Document layout detection data:
- - -
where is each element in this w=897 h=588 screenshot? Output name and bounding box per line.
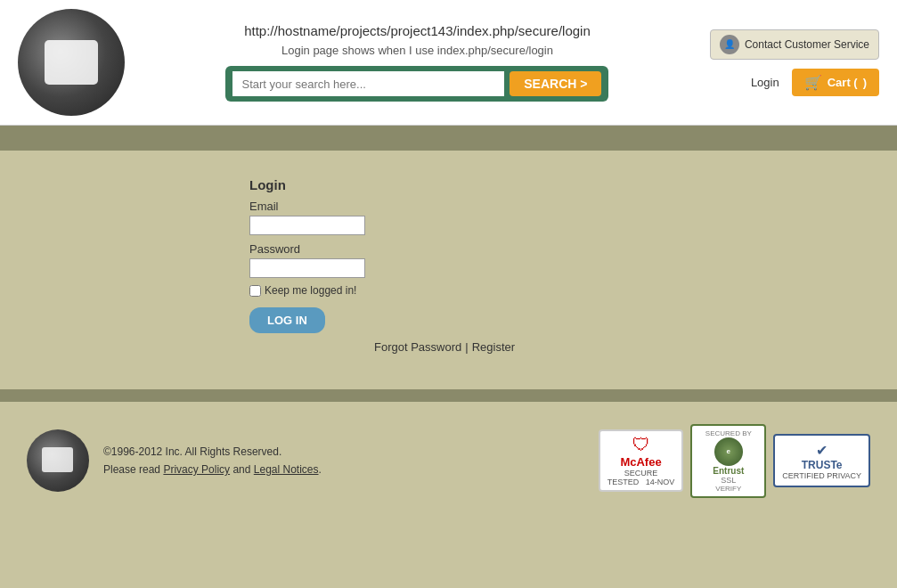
url-text: http://hostname/projects/project143/inde… [244,23,591,38]
login-link[interactable]: Login [751,76,779,89]
footer-band [0,389,897,402]
and-text: and [230,463,254,476]
nav-bar [0,126,897,151]
mcafee-title: McAfee [620,455,661,469]
search-bar: SEARCH > [225,66,608,102]
footer-badges: 🛡 McAfee SECURE TESTED 14-NOV SECURED BY… [599,424,870,498]
footer: ©1996-2012 Inc. All Rights Reserved. Ple… [0,402,897,520]
logo [18,9,125,116]
entrust-seal-icon: e [714,437,743,466]
truste-check-icon: ✔ [816,442,828,459]
login-note: Login page shows when I use index.php/se… [281,44,553,57]
cart-label: Cart ( [828,76,858,89]
legal-notices-link[interactable]: Legal Notices [254,463,319,476]
forgot-register-row: Forgot Password | Register [374,340,879,354]
header-left [18,9,125,116]
cart-icon: 🛒 [804,74,822,91]
contact-label: Contact Customer Service [745,38,869,51]
entrust-brand: Entrust [713,466,744,476]
header-right-bottom: Login 🛒 Cart ( ) [751,69,879,96]
footer-left: ©1996-2012 Inc. All Rights Reserved. Ple… [27,429,322,492]
privacy-prefix: Please read [103,463,163,476]
truste-badge: ✔ TRUSTe CERTIFIED PRIVACY [773,434,870,487]
forgot-password-link[interactable]: Forgot Password [374,340,461,354]
login-button-row: LOG IN [249,302,695,333]
separator: | [465,340,468,354]
entrust-ssl: SSL [721,476,736,485]
truste-sub: CERTIFIED PRIVACY [782,471,861,480]
email-input[interactable] [249,216,365,235]
login-button[interactable]: LOG IN [249,307,325,333]
truste-brand: TRUSTe [802,459,843,471]
footer-logo [27,429,89,492]
mcafee-shield-icon: 🛡 [632,435,650,455]
mcafee-tested: TESTED 14-NOV [608,478,675,486]
keep-logged-label: Keep me logged in! [265,283,356,298]
privacy-policy-link[interactable]: Privacy Policy [163,463,230,476]
contact-customer-service-button[interactable]: 👤 Contact Customer Service [710,29,879,60]
register-link[interactable]: Register [472,340,515,354]
header-center: http://hostname/projects/project143/inde… [125,23,710,102]
footer-logo-inner [42,447,73,472]
logo-inner [45,40,98,85]
keep-logged-checkbox[interactable] [249,285,261,297]
content: Login Email Password Keep me logged in! … [0,151,897,389]
entrust-verify: VERIFY [715,485,741,493]
privacy-row: Please read Privacy Policy and Legal Not… [103,461,322,478]
password-label: Password [249,242,695,256]
period: . [319,463,322,476]
password-input[interactable] [249,258,365,278]
entrust-badge: SECURED BY e Entrust SSL VERIFY [690,424,766,498]
contact-icon: 👤 [720,35,739,54]
cart-paren: ) [863,76,867,89]
cart-button[interactable]: 🛒 Cart ( ) [792,69,879,96]
entrust-top: SECURED BY [705,429,752,437]
form-title: Login [249,177,695,192]
mcafee-badge: 🛡 McAfee SECURE TESTED 14-NOV [599,429,684,492]
footer-text: ©1996-2012 Inc. All Rights Reserved. Ple… [103,443,322,479]
keep-logged-row: Keep me logged in! [249,283,695,298]
email-label: Email [249,200,695,213]
mcafee-sub: SECURE [624,469,658,478]
entrust-brand-inner: e [727,447,730,455]
copyright-text: ©1996-2012 Inc. All Rights Reserved. [103,443,322,461]
header-right: 👤 Contact Customer Service Login 🛒 Cart … [710,29,879,96]
login-form-container: Login Email Password Keep me logged in! … [249,177,695,333]
search-button[interactable]: SEARCH > [510,71,601,96]
search-input[interactable] [232,71,504,96]
header: http://hostname/projects/project143/inde… [0,0,897,126]
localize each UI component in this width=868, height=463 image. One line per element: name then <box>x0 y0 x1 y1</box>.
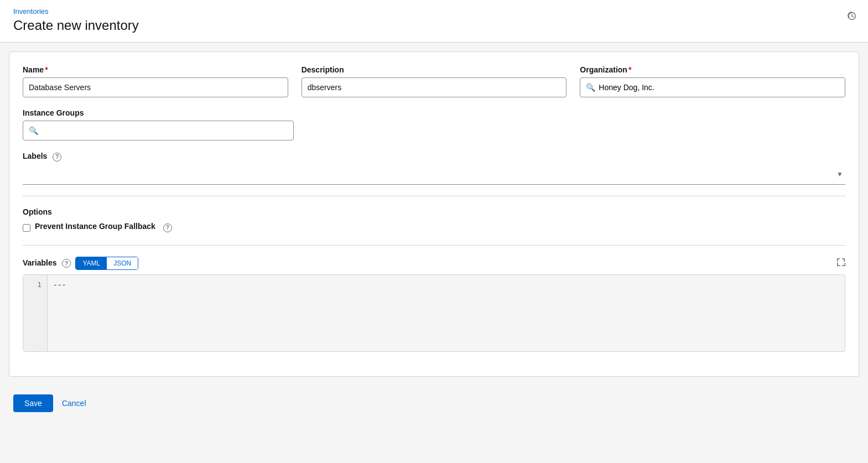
breadcrumb-link[interactable]: Inventories <box>13 7 49 15</box>
variables-header-left: Variables ? YAML JSON <box>23 257 138 270</box>
organization-input-wrapper[interactable]: 🔍 <box>580 77 845 97</box>
instance-groups-input[interactable] <box>38 126 288 135</box>
yaml-button[interactable]: YAML <box>76 257 107 269</box>
line-numbers: 1 <box>23 275 48 351</box>
history-icon <box>847 11 857 21</box>
description-input[interactable] <box>302 77 567 97</box>
prevent-fallback-help-icon[interactable]: ? <box>163 223 172 232</box>
prevent-fallback-label[interactable]: Prevent Instance Group Fallback <box>35 222 155 231</box>
organization-input[interactable] <box>595 83 839 92</box>
code-line-1: --- <box>53 280 66 289</box>
organization-group: Organization* 🔍 <box>580 65 845 97</box>
instance-groups-group: Instance Groups 🔍 <box>23 108 294 141</box>
options-title: Options <box>23 207 845 216</box>
organization-label: Organization* <box>580 65 845 74</box>
variables-label: Variables ? <box>23 258 71 268</box>
options-section: Options Prevent Instance Group Fallback … <box>23 207 845 234</box>
history-button[interactable] <box>847 11 857 24</box>
variables-help-icon[interactable]: ? <box>62 259 71 268</box>
divider-variables <box>23 245 845 246</box>
labels-group: Labels ? ▼ <box>23 152 845 185</box>
variables-format-toggle: YAML JSON <box>75 257 138 270</box>
expand-button[interactable] <box>836 258 845 269</box>
prevent-fallback-checkbox[interactable] <box>23 224 30 232</box>
description-label: Description <box>302 65 567 74</box>
name-required-star: * <box>45 65 48 74</box>
labels-label: Labels ? <box>23 152 845 162</box>
json-button[interactable]: JSON <box>107 257 138 269</box>
form-actions: Save Cancel <box>0 386 868 421</box>
variables-header: Variables ? YAML JSON <box>23 257 845 270</box>
divider-options <box>23 196 845 196</box>
labels-help-icon[interactable]: ? <box>53 153 61 162</box>
page-wrapper: Inventories Create new inventory Name* D… <box>0 0 868 463</box>
save-button[interactable]: Save <box>13 394 53 412</box>
labels-dropdown-arrow: ▼ <box>836 170 843 178</box>
org-required-star: * <box>628 65 631 74</box>
labels-dropdown[interactable]: ▼ <box>23 165 845 185</box>
instance-groups-search-icon: 🔍 <box>29 126 38 135</box>
name-input[interactable] <box>23 77 288 97</box>
line-number-1: 1 <box>23 279 47 291</box>
page-header: Inventories Create new inventory <box>0 0 868 43</box>
prevent-fallback-row: Prevent Instance Group Fallback ? <box>23 222 845 234</box>
instance-groups-label: Instance Groups <box>23 108 294 117</box>
name-label: Name* <box>23 65 288 74</box>
description-group: Description <box>302 65 567 97</box>
name-group: Name* <box>23 65 288 97</box>
code-content[interactable]: --- <box>48 275 845 351</box>
org-search-icon: 🔍 <box>586 83 595 92</box>
page-title: Create new inventory <box>13 18 855 33</box>
cancel-button[interactable]: Cancel <box>60 394 89 412</box>
instance-groups-input-wrapper[interactable]: 🔍 <box>23 121 294 141</box>
code-editor: 1 --- <box>23 274 845 352</box>
header-actions <box>847 11 857 24</box>
variables-section: Variables ? YAML JSON 1 <box>23 257 845 352</box>
form-container: Name* Description Organization* 🔍 Instan <box>9 51 859 377</box>
expand-icon <box>836 258 845 267</box>
main-fields-row: Name* Description Organization* 🔍 <box>23 65 845 97</box>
- - -
* **TASK DIRECTIONS**
From the entries above, extract every line where the word "brand" appears.

* **FINAL ANSWER**
entrust-brand: Entrust [713,466,744,476]
truste-brand: TRUSTe [802,459,843,471]
entrust-brand-inner: e [727,447,730,455]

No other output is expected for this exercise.